The announcement of the collaboration comes in the wake of a demand on Sunday from the European Commission, that Facebook, Twitter, Google’s YouTube and Microsoft do more to tackle hate speech on their platforms.
“If Facebook, YouTube, Twitter and Microsoft want to convince me and the ministers that the non-legislative approach can work, they will have to act quickly and make a strong effort in the coming months,” EU justice commissioner Vêra Jourová told the Financial Times.
Far-right manipulation of Google
Elsewhere, academics have called on Google to urgently address its search rankings, because of evidence that it is being “manipulated and controlled” by far right-wing propagandists.
The call follows a report in The Observer, which found a range of connections between top search results and far right propaganda. For example, nine out of the ten top search results for “are jews” linked to antisemitic hate sites, and Google offered the search suggestion “are jews evil”.

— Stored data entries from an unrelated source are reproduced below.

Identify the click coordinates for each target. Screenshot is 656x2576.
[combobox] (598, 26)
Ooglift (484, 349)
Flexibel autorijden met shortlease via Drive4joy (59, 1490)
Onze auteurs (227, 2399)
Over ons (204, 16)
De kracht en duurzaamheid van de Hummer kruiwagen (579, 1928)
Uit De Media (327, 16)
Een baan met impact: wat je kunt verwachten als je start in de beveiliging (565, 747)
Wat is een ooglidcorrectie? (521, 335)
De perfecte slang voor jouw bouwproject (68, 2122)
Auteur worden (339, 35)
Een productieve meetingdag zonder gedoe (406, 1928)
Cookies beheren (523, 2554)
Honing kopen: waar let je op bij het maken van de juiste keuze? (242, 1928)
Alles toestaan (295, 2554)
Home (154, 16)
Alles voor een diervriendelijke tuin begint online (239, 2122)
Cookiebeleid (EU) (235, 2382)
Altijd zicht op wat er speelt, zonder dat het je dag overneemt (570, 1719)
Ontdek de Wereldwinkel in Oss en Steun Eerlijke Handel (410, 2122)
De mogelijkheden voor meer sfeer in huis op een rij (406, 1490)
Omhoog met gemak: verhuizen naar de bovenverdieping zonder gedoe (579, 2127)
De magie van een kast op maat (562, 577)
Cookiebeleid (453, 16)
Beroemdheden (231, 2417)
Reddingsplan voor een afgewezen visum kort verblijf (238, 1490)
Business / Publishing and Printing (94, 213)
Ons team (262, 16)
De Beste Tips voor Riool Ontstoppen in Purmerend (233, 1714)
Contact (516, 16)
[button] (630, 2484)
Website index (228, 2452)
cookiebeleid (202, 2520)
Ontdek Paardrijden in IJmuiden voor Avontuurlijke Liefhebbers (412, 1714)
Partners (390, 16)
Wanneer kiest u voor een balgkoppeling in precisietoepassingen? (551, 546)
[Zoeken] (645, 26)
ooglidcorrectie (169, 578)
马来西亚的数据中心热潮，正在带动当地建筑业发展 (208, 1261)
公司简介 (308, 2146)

In response, Google removed some of the search results reported by The Observer. “Our search results are a reflection of the content across the web,” a spokesperson for the company said. “This means that sometimes, unpleasant portrayals of sensitive subject matter online can affect what search results appear for a given query.”
Julia Powles, a researcher in law and technology at the University of Cambridge, told The Guardian that Google’s reaction was “the classic PR response”, and that the issue raises serious concerns about how Google presents itself as a neutral entity.
“They keep using this analogy that they’re like a card catalogue, but they’re really more like a card shark that can be gamed,” said Powles. “It raises deeply disturbing issues about the democratic distribution of information.”